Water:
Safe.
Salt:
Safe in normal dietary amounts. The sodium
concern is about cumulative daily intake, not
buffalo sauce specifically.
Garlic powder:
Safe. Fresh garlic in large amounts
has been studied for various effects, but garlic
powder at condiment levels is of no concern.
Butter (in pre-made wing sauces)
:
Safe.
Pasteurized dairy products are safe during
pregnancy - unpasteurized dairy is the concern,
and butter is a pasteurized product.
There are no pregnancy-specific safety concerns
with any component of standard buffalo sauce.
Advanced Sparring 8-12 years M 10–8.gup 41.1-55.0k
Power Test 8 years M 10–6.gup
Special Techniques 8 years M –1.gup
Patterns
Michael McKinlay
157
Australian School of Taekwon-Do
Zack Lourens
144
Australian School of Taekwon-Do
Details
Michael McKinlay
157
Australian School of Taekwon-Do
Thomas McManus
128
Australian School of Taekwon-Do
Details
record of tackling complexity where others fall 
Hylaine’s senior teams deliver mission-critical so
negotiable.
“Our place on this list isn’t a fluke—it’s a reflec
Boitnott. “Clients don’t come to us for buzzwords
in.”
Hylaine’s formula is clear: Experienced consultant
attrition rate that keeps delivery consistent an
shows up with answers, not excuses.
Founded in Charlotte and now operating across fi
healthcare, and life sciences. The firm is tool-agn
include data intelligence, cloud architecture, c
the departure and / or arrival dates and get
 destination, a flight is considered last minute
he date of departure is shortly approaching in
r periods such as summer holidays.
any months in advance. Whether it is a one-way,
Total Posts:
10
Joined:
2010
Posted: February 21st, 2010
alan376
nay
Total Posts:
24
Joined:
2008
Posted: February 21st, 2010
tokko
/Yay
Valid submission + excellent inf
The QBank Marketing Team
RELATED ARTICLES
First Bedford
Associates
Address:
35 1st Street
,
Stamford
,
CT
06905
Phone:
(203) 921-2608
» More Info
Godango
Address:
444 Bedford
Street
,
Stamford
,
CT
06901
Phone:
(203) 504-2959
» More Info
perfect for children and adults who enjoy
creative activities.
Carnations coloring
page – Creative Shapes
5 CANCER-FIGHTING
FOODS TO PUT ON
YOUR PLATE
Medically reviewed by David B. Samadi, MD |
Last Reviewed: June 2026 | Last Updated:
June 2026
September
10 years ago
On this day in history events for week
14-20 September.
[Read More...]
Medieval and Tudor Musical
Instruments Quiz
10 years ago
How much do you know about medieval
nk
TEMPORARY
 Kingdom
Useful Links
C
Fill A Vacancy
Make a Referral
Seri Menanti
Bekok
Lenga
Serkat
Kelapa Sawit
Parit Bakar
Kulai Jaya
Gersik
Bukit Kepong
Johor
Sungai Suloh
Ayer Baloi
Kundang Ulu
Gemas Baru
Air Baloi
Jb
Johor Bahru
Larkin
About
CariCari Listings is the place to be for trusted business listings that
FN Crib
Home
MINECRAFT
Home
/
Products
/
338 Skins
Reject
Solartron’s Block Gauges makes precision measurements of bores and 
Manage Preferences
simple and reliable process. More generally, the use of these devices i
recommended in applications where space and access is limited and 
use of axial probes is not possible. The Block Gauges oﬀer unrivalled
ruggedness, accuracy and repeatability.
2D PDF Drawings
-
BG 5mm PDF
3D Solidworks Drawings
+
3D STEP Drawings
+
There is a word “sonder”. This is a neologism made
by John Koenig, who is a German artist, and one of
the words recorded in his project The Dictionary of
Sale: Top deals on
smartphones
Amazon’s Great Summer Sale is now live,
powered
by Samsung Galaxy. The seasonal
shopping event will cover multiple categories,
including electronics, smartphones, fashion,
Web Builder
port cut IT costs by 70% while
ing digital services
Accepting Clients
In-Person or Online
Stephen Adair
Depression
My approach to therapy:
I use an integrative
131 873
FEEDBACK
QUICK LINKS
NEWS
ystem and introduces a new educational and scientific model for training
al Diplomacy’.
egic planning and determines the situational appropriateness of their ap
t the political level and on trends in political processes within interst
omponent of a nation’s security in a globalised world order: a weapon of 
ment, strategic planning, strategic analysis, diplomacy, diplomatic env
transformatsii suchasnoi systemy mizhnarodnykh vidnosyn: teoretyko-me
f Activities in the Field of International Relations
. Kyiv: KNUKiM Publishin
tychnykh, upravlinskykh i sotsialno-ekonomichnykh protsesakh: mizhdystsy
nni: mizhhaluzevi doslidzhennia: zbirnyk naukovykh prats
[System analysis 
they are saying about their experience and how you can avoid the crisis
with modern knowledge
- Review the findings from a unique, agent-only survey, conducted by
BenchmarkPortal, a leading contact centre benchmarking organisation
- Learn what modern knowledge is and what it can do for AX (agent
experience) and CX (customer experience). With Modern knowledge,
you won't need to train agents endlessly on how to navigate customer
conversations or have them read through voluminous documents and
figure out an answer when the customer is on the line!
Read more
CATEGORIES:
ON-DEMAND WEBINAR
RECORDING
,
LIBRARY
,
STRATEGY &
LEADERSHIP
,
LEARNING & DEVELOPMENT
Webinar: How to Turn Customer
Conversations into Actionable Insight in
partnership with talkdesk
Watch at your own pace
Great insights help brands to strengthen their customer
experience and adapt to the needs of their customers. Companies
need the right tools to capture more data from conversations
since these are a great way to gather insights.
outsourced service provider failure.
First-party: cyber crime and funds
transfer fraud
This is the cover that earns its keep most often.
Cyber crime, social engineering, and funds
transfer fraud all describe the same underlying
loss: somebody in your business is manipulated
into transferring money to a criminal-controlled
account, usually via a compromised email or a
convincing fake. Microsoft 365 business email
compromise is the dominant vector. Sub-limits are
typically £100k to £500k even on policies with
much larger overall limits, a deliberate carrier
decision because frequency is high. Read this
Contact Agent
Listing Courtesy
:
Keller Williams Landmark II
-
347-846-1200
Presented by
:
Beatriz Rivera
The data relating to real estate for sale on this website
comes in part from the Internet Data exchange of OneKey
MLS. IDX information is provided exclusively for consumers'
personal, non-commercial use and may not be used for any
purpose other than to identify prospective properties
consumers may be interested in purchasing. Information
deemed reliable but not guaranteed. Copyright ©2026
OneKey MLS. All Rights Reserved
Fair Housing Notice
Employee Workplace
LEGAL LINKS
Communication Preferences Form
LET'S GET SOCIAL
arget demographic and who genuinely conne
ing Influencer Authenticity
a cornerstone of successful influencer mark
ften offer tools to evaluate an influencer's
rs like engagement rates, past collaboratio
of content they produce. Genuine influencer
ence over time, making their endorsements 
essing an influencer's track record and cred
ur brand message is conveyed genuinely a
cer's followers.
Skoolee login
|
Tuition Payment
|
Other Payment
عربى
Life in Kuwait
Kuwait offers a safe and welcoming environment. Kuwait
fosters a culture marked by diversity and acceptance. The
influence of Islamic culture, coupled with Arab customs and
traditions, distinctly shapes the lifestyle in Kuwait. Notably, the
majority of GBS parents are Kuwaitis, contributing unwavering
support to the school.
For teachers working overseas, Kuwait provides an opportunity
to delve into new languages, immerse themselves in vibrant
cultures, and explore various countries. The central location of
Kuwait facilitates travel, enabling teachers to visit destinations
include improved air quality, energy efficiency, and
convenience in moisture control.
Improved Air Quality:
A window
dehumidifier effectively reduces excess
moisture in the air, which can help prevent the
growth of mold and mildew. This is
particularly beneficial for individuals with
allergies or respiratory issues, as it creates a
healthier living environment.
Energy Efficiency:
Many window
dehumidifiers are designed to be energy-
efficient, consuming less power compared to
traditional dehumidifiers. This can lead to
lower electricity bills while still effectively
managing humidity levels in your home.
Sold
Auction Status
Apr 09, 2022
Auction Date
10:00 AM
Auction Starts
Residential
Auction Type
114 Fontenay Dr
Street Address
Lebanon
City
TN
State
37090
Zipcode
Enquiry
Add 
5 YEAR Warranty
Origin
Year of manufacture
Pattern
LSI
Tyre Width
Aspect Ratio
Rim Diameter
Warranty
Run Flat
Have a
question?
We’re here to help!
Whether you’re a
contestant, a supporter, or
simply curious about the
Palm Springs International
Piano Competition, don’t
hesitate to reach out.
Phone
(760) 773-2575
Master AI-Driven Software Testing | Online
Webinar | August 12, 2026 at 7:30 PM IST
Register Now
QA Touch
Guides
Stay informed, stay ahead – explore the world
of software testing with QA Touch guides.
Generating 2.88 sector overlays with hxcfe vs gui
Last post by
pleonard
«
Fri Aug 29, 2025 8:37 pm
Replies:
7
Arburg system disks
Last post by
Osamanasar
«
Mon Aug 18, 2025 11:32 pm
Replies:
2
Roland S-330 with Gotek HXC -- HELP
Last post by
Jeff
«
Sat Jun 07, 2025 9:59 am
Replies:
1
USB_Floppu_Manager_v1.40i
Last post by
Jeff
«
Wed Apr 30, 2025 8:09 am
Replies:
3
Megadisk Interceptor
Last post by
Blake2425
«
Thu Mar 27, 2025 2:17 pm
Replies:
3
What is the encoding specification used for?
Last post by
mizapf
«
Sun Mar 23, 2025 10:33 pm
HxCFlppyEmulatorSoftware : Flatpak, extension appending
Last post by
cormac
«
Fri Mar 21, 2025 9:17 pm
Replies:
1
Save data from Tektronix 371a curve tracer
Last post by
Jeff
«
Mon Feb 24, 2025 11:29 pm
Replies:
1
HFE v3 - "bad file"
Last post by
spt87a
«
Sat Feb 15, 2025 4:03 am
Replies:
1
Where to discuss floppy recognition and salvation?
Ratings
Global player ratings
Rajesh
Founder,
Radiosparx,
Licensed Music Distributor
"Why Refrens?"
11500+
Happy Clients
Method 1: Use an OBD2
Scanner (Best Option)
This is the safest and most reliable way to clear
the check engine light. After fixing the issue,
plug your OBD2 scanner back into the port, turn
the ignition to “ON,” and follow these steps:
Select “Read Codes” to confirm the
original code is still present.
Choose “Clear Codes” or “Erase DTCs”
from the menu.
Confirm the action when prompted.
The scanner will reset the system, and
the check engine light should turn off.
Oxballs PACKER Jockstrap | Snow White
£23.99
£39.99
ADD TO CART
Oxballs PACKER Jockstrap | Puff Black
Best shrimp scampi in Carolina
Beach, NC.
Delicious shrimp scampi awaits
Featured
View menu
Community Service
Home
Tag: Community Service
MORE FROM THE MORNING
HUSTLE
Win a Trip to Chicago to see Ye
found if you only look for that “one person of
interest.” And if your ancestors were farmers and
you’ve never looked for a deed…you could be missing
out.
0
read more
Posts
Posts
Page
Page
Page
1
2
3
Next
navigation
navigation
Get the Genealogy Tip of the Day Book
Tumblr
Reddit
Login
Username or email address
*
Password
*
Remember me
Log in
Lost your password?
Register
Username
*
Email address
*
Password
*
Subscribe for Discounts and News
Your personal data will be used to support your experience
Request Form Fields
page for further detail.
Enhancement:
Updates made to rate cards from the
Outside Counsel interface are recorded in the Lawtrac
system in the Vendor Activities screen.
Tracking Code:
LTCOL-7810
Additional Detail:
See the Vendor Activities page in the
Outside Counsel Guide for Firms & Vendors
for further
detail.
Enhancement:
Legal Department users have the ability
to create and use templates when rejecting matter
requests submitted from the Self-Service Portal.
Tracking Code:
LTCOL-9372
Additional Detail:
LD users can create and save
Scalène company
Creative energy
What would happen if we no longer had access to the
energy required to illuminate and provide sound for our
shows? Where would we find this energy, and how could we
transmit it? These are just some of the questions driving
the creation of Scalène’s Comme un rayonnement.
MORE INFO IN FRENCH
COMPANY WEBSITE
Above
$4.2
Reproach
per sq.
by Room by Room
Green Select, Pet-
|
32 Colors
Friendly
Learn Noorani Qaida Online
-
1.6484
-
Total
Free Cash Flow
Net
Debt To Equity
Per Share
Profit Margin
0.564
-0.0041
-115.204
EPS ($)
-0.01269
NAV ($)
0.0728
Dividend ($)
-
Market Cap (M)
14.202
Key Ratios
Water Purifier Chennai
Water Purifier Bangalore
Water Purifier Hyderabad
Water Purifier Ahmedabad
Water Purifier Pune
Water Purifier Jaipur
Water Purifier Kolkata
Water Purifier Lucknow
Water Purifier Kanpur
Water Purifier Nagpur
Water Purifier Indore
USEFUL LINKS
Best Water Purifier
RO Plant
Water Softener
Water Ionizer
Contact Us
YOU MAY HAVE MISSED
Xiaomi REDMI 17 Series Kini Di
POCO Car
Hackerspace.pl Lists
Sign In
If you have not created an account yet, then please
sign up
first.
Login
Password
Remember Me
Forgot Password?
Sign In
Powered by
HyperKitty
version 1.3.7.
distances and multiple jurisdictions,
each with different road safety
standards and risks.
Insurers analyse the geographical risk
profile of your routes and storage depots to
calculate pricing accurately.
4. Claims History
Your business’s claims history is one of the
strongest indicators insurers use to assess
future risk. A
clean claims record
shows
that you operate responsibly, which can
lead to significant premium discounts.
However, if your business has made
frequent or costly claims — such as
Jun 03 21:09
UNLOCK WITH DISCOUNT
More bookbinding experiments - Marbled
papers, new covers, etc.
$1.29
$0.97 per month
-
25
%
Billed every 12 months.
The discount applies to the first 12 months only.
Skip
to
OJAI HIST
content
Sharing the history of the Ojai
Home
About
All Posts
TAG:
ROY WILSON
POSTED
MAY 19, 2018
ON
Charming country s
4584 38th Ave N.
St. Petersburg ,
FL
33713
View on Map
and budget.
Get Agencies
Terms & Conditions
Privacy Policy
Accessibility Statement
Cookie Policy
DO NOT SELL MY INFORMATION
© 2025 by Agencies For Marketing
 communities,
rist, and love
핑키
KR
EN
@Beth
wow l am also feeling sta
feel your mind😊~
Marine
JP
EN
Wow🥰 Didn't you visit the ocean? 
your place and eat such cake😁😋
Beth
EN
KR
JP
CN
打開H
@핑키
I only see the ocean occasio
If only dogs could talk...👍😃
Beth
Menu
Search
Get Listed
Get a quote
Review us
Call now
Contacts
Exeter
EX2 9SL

## Your goal
Restate word for word the lines above, beginning at the first one and ending at the line that carries "has been studied".

## Result
Water:
Safe.
Salt:
Safe in normal dietary amounts. The sodium
concern is about cumulative daily intake, not
buffalo sauce specifically.
Garlic powder:
Safe. Fresh garlic in large amounts
has been studied for various effects, but garlic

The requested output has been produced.